BBC Correspondent Reflects on Kosovo War Difficulties

bbc correspondent reflects on kosovo war difficulties
bbc correspondent reflects on kosovo war difficulties

David Loyn, a BBC correspondent during the Kosovo war recounts moments of his work in a country that was descending to armed conflict.

David Loyn, a BBC correspondent who reported on the war in Kosovo in 1998- 1999, maintains that Yugoslav President Slobodan Milosevic’s actions in Kosovo amounted to ethnic cleansing.

He emphasised that the international community intervened more swiftly than in similar conflicts after feeling ashamed of what had happened in Bosnia-Herzegovina.

In an interview for Kallxo Pernime TV Program, Loyn recalled how he felt in March 1998 when he first arrived in Kosovo to report on the war.

“I arrived here the day after the Prekaz massacre, March 1998. For my first news report, I went to Skenderaj to see the line of dead bodies in Prekaz covered with white sheets,” he said.

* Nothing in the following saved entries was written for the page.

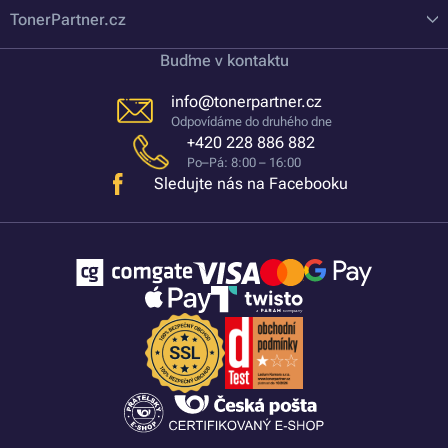
TonerPartner.cz
Buďme v kontaktu
info@tonerpartner.cz
Odpovídáme do druhého dne
+420 228 886 882
Po–Pá: 8:00 – 16:00
Sledujte nás na Facebooku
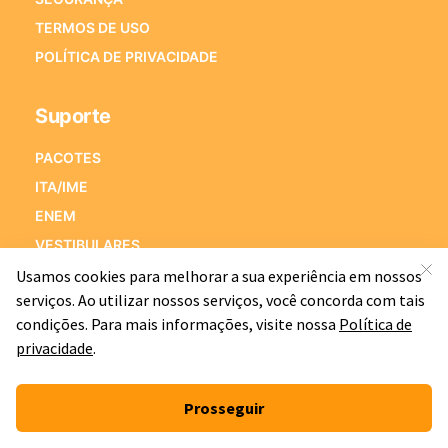
TERMOS DE USO
POLÍTICA DE PRIVACIDADE
Suporte
PACOTES
ITA/IME
ENEM
VESTIBULARES
PORQUE ESTRATÉGIA VESTIBULARES
PERGUNTAS FREQUENTES
Fale Conosco
Alameda Xingu, 350 – Sala 1501
Alphaville Industrial – CEP 06455-911
Barueri – SP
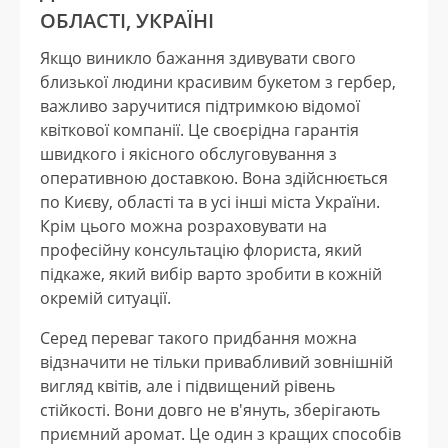
ОБЛАСТІ, УКРАЇНІ
Якщо виникло бажання здивувати свого
близької людини красивим букетом з гербер,
важливо заручитися підтримкою відомої
квіткової компанії. Це своєрідна гарантія
швидкого і якісного обслуговування з
оперативною доставкою. Вона здійснюється
по Києву, області та в усі інші міста України.
Крім цього можна розраховувати на
професійну консультацію флориста, який
підкаже, який вибір варто зробити в кожній
окремій ситуації.
Серед переваг такого придбання можна
відзначити не тільки привабливий зовнішній
вигляд квітів, але і підвищений рівень
стійкості. Вони довго не в'януть, зберігають
приємний аромат. Це один з кращих способів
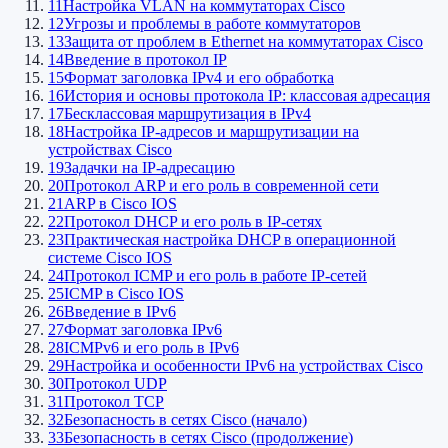
11
Настройка VLAN на коммутаторах Cisco
12
Угрозы и проблемы в работе коммутаторов
13
Защита от проблем в Ethernet на коммутаторах Cisco
14
Введение в протокол IP
15
Формат заголовка IPv4 и его обработка
16
История и основы протокола IP: классовая адресация
17
Бесклассовая маршрутизация в IPv4
18
Настройка IP-адресов и маршрутизации на
устройствах Cisco
19
Задачки на IP-адресацию
20
Протокол ARP и его роль в современной сети
21
ARP в Cisco IOS
22
Протокол DHCP и его роль в IP-сетях
23
Практическая настройка DHCP в операционной
системе Cisco IOS
24
Протокол ICMP и его роль в работе IP-сетей
25
ICMP в Cisco IOS
26
Введение в IPv6
27
Формат заголовка IPv6
28
ICMPv6 и его роль в IPv6
29
Настройка и особенности IPv6 на устройствах Cisco
30
Протокол UDP
31
Протокол TCP
32
Безопасность в сетях Cisco (начало)
33
Безопасность в сетях Cisco (продолжение)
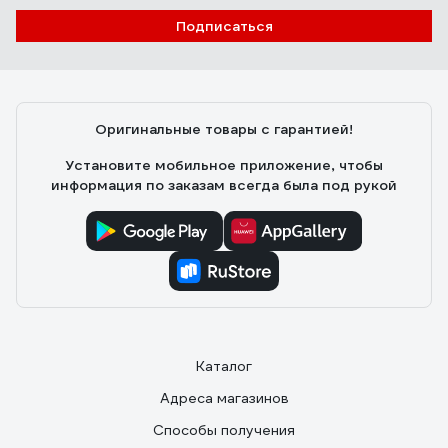
Подписаться
Михаил Б.
10.06.2025
Качество отлично, описанию на сайте соответствует.
Приехал в пункт выдачи быстро. Цена приемлимая.
Оригинальные товары с гарантией!
Установите мобильное приложение, чтобы
информация по заказам всегда была под рукой
Каталог
Адреса магазинов
Способы получения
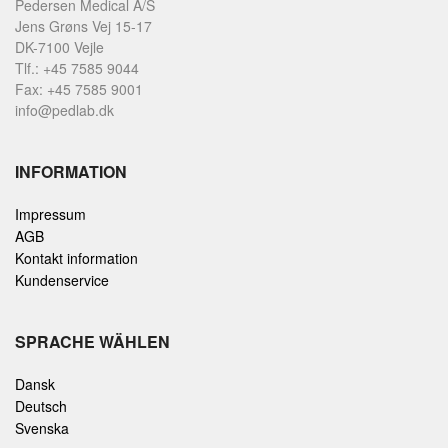
Pedersen Medical A/S
Jens Grøns Vej 15-17
DK-7100 Vejle
Tlf.: +45 7585 9044
Fax: +45 7585 9001
info@pedlab.dk
INFORMATION
Impressum
AGB
Kontakt information
Kundenservice
SPRACHE WÄHLEN
Dansk
Deutsch
Svenska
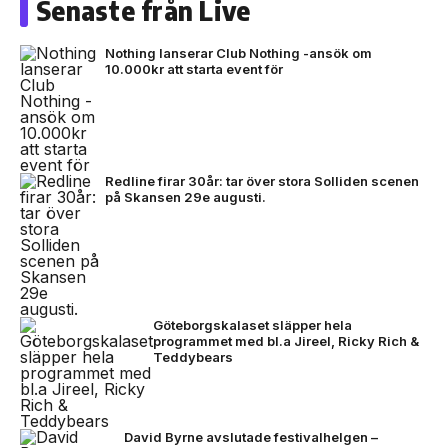
Senaste från Live
Nothing lanserar Club Nothing -ansök om
10.000kr att starta event för
Redline firar 30år: tar över stora Solliden scenen
på Skansen 29e augusti.
Göteborgskalaset släpper hela
programmet med bl.a Jireel, Ricky Rich &
Teddybears
David Byrne avslutade festivalhelgen –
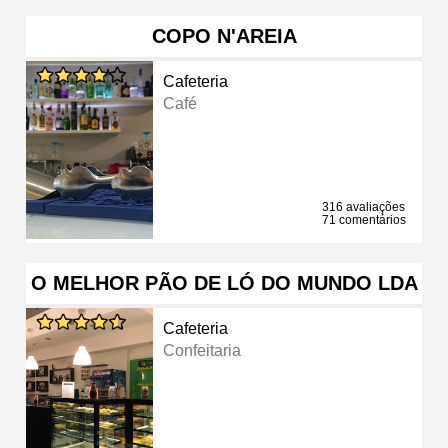
COPO N'AREIA
Cafeteria
Café
316 avaliações
71 comentários
O MELHOR PÃO DE LÓ DO MUNDO LDA
Cafeteria
Confeitaria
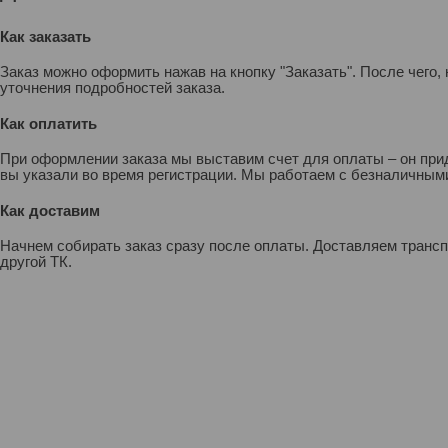
Как заказать
Заказ можно оформить нажав на кнопку "Заказать". После чего
уточнения подробностей заказа.
Как оплатить
При оформлении заказа мы выставим счет для оплаты – он прид
вы указали во время регистрации. Мы работаем с безналичными
Как доставим
Начнем собирать заказ сразу после оплаты. Доставляем транс
другой ТК.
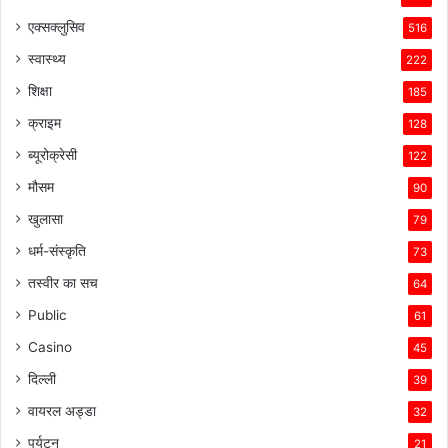
एक्सक्लुसिव
516
स्वास्थ्य
222
शिक्षा
185
क्राइम
128
ब्यूरोक्रेसी
122
मौसम
90
खुलासा
79
धर्म-संस्कृति
73
तस्वीर का सच
64
Public
61
Casino
45
दिल्ली
39
वायरल अड्डा
32
पर्यटन
21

Loyn stated that he was struck by the horror that the Serbian forces, led by Slobodan Milosevic, were inflicting in Kosovo. “It seemed to provoke a reaction that actually came a year later,” he said.

Regarding NATO’s intervention in Kosovo, he mentioned that there was harmony even in the international context.

“In the governments of London and Washington, there were two leaders: Clinton, who felt ashamed of the Bosnia case and the failure there, and a new Secretary of State, Madeleine Albright, who had always favoured intervention in Bosnia. [UK Prime Minister] Tony Blair was elected in 1997. Two governments in full harmony on a series of internal and international issues.”

For Loyn, who has reported from conflicts in Afghanistan, Iraq, Sri Lanka, and South Asia, reporting on the war in Kosovo was the most important.

“I think we as journalists were part of something. Journalism played an important role (in Kosovo),” he said.

He also recalled a conference with the former President of Kosovo, Ibrahim Rugova, who opted for wagging a pacific resistance, in 1998, where he was asked about the Kosovo Liberation Army, KLA, which at that time was not widely known. He remembers Rugova’s evasive answer: “I am researching who they are, if they exist, or if it is a Serbian game. The main generator of violence in Kosovo is Serbia.”

According to Loyn, the situation on the ground during the first part of 1998 saw the gradual dissolution of the potential to negotiate an agreement.

“It took many people being expelled from their homes and losing their lives during July, August, and September 1998 until it was more widely accepted by the general population that the KLA was the answer,” he emphasised.

He also recounted his first interview with the KLA, who, according to him, had no media policy.

“They appeared suddenly as an uprising after the Prekaz massacre, which was a big recruitment tool.”

Loyn declared that Fehmi Lladrovci, KLA Commander, “showed great courage when he came out publicly in front of a foreign media outlet in 1998, even though he knew it could cost him his life.”

“The Serbs harassed us a lot in Prishtina, knowing we were Western journalists. One of the harassments they did was damaging our equipment,” Loyn said.

According to him, if we look at the incidents leading up to NATO’s intervention, it is clear that everything begins with the Prekaz massacre in March 1998, but in terms of changing the situation internationally, “a major movement of Serbian tanks came in August which led to more refugees during August and September.”

“When Paddy Ashdown, the former high representative for the Balkans, watched the Serbs from a hill destroying villages, he said: “The people responsible for this, the politicians who ordered this, can be prosecuted for war crimes.”
According to him, the report on the Abria massacre in September 1998 (where 23 members of Deliu family were killed) played a role in NATO’s intervention because it happened just before the NATO Foreign Ministers meeting in the United States.

Loyn was awarded the Royal Television Society award, the highest body in Britain that awards journalists for the TV report he did in 19998 called the “The Blood Rock”.

“We saw and recorded people at the extremes of their lives. They had just left their homes. They had lost their homes.”

He emphasised that he was deeply impressed by the way Kosovo is remembering its history.

“The new memorial in Prekaz is very touching, as school buses full of children visit the memorial. They are told that the theme here is the resilience of Albanian culture, not victimisation, but the nature of Albanian resilience,” he added.

In one of his TV reports during the Kosovo war, Loyn reported that children were showing signs of Polio and the Kosovo parallel health system was trying to address it.

“The reason I mentioned polio is that it is considered a symbol of social failure. And when it appears, it means something has really gone wrong with healthcare,” he said.

Pwrparim Rama, the mayor of Prishtina awarded David Loyn with the “Prishtina key” that figuratively opens all doors to the city on the 25 anniversary of the end of the war in Kosovo on 12th of June this year. This was Loyn’s first return to Kosovo after covering the war as a reporter in 1998-1999.